Khartoum, April 25: European Union election monitors said on Sunday they were concerned about the manual compilation of ballots by Sudan’s election commission, saying it could undermine the transparency of the polls.
EU observers are monitoring the count in Sudan’s first multi-party presidential elections since 1986.
The EU election observation mission “expresses its concern about the current aggregation of results,” it said in a statement.
Results provided by polling stations to regional bureaus have been “in many cases incomplete or incorrectly reconciled making it difficult to enter them in the computerised results management system,” the mission said in a statement.
The National Election Commission (NEC) has asked its regional bureaus to compile votes manually “without the benefit of the necessary safeguards which were built into the computerised system,” the observers said.
Ballot boxes are in theory meant to be returned to the NEC’s 25 regional offices, attached with a form indicating the constituency number and the number of voters.

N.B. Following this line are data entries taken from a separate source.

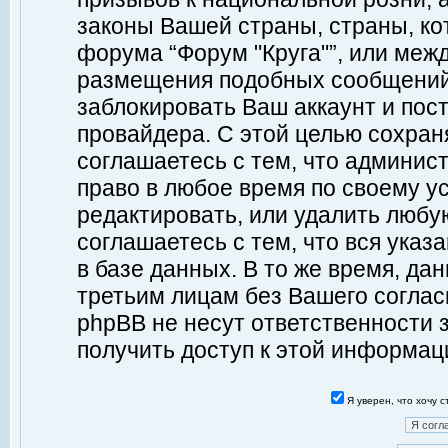
законы Вашей страны, страны, ко
форума “Форум "Круга"”, или меж
размещения подобных сообщений
заблокировать Ваш аккаунт и пост
провайдера. С этой целью сохран
соглашаетесь с тем, что админист
право в любое время по своему у
редактировать, или удалить любу
соглашаетесь с тем, что вся ука
в базе данных. В то же время, да
третьим лицам без Вашего согласи
phpBB не несут ответственности з
получить доступ к этой информац
Я уверен, что хочу 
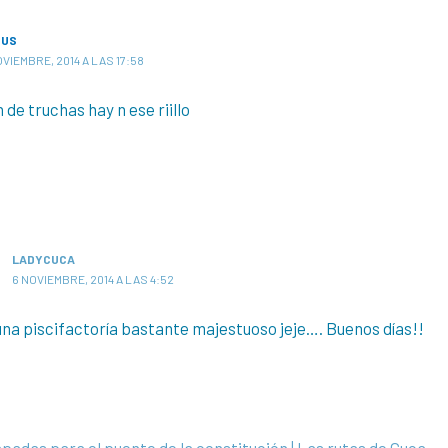
SUS
OVIEMBRE, 2014 A LAS 17:58
de truchas hay n ese riillo
LADYCUCA
6 NOVIEMBRE, 2014 A LAS 4:52
 una piscifactoría bastante majestuoso jeje…. Buenos días!!
padas para el puente de la constitución | Las rutas de Cuca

But if the form is returned incomplete, the results are then compiled manually and avoid the electronic system which can identify dubious results, such as when ballot boxes have more ballots than voters.

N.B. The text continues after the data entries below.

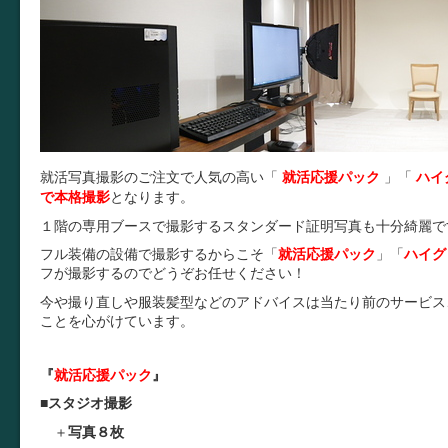
就活写真撮影のご注文で人気の高い「
就活応援パック
」
「
ハイ
で本格撮影
となります。
１階の専用ブースで撮影するスタンダード証明写真も十分綺麗で
フル装備の設備で撮影するからこそ
「
就活応援パック
」
「
ハイグ
フが撮影するのでどうぞお任せください！
今や撮り直しや服装髪型などのアドバイスは当たり前のサービス
ことを心がけています。
『
就活応援パック
』
■
スタジオ撮影
＋
写真８枚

“This would not guarantee accuracy and transparency of the aggregations and would thus undermine the integrity of the whole electoral process,” the observers said.
But the NEC retorted that there was no question about the transparency of the process.
“There is nothing to doubt in the results, all the information is on our (internal) system and can be made available if anyone requires,” senior NEC official Al-Hadi Mohammed Ahmed told reporters in Khartoum.
Some 16 million registered voters had been asked to vote from April 11 to April 15 in presidential, parliamentary and state elections.
The electoral commission has been announcing results as they become available from the votes which are likely to see victory for veteran President Omar al-Beshir.